Mercedes de Acosta: playwright and novelist who also wrote of her Hollywood affairs with Greta Garbo and Marlene Dietrich

She was never afraid to flaunt her sexual proclivities

  • Unreality

  • Through the window-pane I see your face,
  • Its outline a little vague
  • In the dimness of the shadow.
  • But the whiteness of your skin
  • Is like a clean ship’s sail,  
  • Standing out in the darkness of a night.
  • And your eyes, I see them like two golden bowls,
  • With the rays of a thousand moonbeams sweeping over them.
  • As I pass out into the blackness,
  • I wonder if I have ever really known you—  
  • Or if you exist at all,
  • And are not but a twisted, fevered, silver creation of my brain.
  • And the unreality of you comes over me,
  • Like a mist upon a lonely sea. 
  • To Vouletti

  • There is not a leaf grown,
  • Not a breeze that’s blown,
  • Not a sweet fragrant tree,
  • That is not you to me.
  • In the sunlight I feel your smile,  
  • In the moonlight, the whole long while,
  • I feel the pressure of your hand,
  • And feeling this I understand.
  • I understand all sacred things,
  • The depths of life, the secret wings  
  • That carry beyond the dreary way,
  • Turning dark to light, and night to day.
  • All things fine, and straight, and true,
  • I know better because of you;
  • While your sweetness is like a warm fresh shower,  
  • And your face and soul like a sun-kissed flower.
  • Soiled Hands

  • After everyone had left,
  • It was always so wonderful sitting in the dark theatre with you.
  • There was a mystery about it,
  • As though the echo of many plays
  • Still lingered in the folds of the curtain,
  • While phantom figures crouched low in the chairs,
  • Beating applause with vapor hands.
  • Do you remember how we always sat silently?
  • I would shut my eyes to feel your closeness nearer.
  • Then slowly and like a ritual
  • I would take your hand,
  • And you would laugh a little and say,
  • “My hands are awfully sticky”—or
  • “I can’t seem to keep my hands clean in this theatre.”
  • As if that mattered … as if that mattered …
Mercedes de Acosta

Mercedes de Acosta (1893-1968) was an American poet, playwright and novelist, perhaps more famous for who she slept with than for what she wrote.

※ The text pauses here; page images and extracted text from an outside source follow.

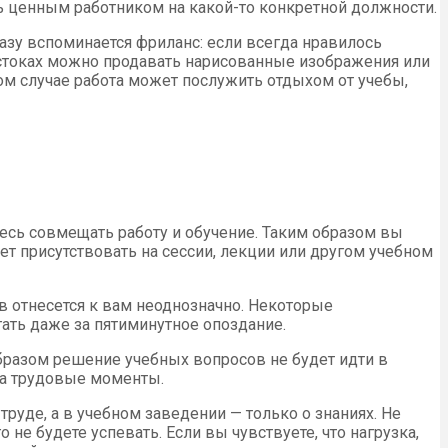
ть ценным работником на какой-то конкретной должности.
разу вспоминается фриланс: если всегда нравилось
тостоках можно продавать нарисованные изображения или
ком случае работа может послужить отдыхом от учебы,
есь совмещать работу и обучение. Таким образом вы
дет присутствовать на сессии, лекции или другом учебном
ив отнесется к вам неоднозначно. Некоторые
ать даже за пятиминутное опоздание.
образом решение учебных вопросов не будет идти в
на трудовые моменты.
руде, а в учебном заведении — только о знаниях. Не
не будете успевать. Если вы чувствуете, что нагрузка,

Her output includes a dozen plays (only four of which were produced), a novel, and three books of poems. But if her work has fallen into obscurity, she remains a bright light in the tawdry affairs of Broadway and Hollywood actresses. Never afraid to flaunt her sexual proclivities as a time when such daring was nearly unheard of, de Acosta wrote in detail about her affairs later in life, including her two most famous Hollywood conquests, Greta Garbo and Marlene Dietrich.